The release noted especially wins by young Democratic candidates in school board, council, and trustee races across the state.

“As Democrats had a big night nationally in places like Virginia and New Jersey, here in Ohio we won footholds in traditionally Republican areas like Clinton County and Warren County, turned suburbs purple and reasserted Democratic dominance at the local level in areas that swung to Trump last year,” said Ohio Democratic Party Chair David Pepper. “

New, young Democrats from Ohio Democrats’ Main Street Initiative ran and won all over Ohio, he said.

“For example, three millennial Democrats will be serving on Wilmington City Council next year, and a 26-year-old beat an incumbent to secure the majority of the Fremont City Council,” he said. “In addition, Democratic women led the charge in many of our victories.”

The national narrative has echoes in Ohio, too, Pepper said.

“In Virginia, Ed Gillespie ran a Trump-y campaign focused on fear-mongering and divisions, and it failed,” he said. “Here in Ohio a long-time mayor who switched parties and backed Trump went down in defeat.
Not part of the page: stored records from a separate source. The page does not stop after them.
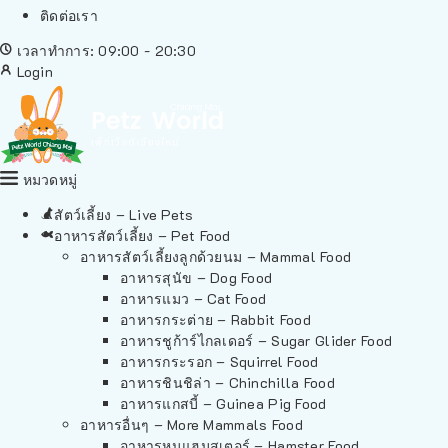
ติดต่อเรา
เวลาทำการ: 09:00 - 20:30
Login
หมวดหมู่
สัตว์เลี้ยง – Live Pets
อาหารสัตว์เลี้ยง – Pet Food
อาหารสัตว์เลี้ยงลูกด้วยนม – Mammal Food
อาหารสุนัข – Dog Food
อาหารแมว – Cat Food
อาหารกระต่าย – Rabbit Food
อาหารชูก้าร์ไกลเดอร์ – Sugar Glider Food
อาหารกระรอก – Squirrel Food
อาหารชินชิล่า – Chinchilla Food
อาหารแกสบี้ – Guinea Pig Food
อาหารอื่นๆ – More Mammals Food
อาหารหนูแฮมสเตอร์ – Hamster Food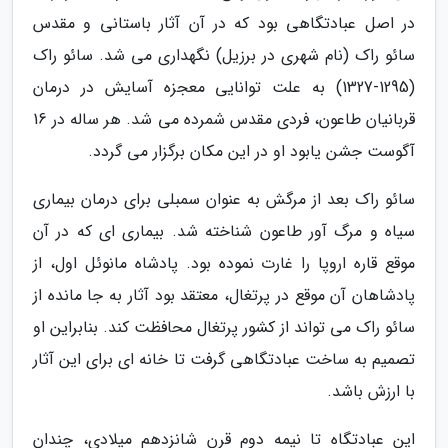
در اصل عبادتگاهی بود که در آن آثار باستانی و مقدس
سائو راک (نام شهری در برزیل) نگهداری می شد. سائو راک
(1295-1327) به علت توانایی معجزه آسایش در درمان
قربانیان طاعون، فردی مقدس شمرده می شد. هر ساله در 16
آگوست جشن یابود او در این مکان برگزار می گردد.
سائو راک بعد از مرگش به عنوان سمبلی برای درمان بیماری
سیاه و مرگ آور طاعون شناخته شد. بیماری ای که در آن
موقع قاره اروپا را غارت نموده بود. پادشاه مانوئل اول، از
پادشاهان آن موقع در پرتغال، معتقد بود آثار به جا مانده از
سائو راک می تواند از کشور پرتغال محافظت کند. بنابراین او
تصمیم به ساخت عبادتگاهی گرفت تا خانه ای برای این آثار
با ارزش باشد.
این عبادتگاه تا نیمه دوم قرن شانزدهم میلادی، چندان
Meanwhile, the Republicans running for governor are all running hard to the right toward Trump.”

Ohioans want balance, Pepper said, and they want candidates focused on their needs – not pandering to Trump.

The Ohio Democratic Party’s “Main Street Initiative” provides training and support to Democratic candidates running for local office. The program has more than doubled in size from when it launched in 2015.

After Tuesday’s election, Ohio Democrats retained control of 13 out of the state’s 15 largest cities.

“Ohio Democrats are continuing to build a diverse bench of public servants,” the release said. “LGBTQ candidates won in Cleveland, Columbus, Cincinnati, Toledo, Akron and Newark. Carla Baldwin became the first African-American woman elected judge in Youngstown, and two Latina women won races in Cleveland.”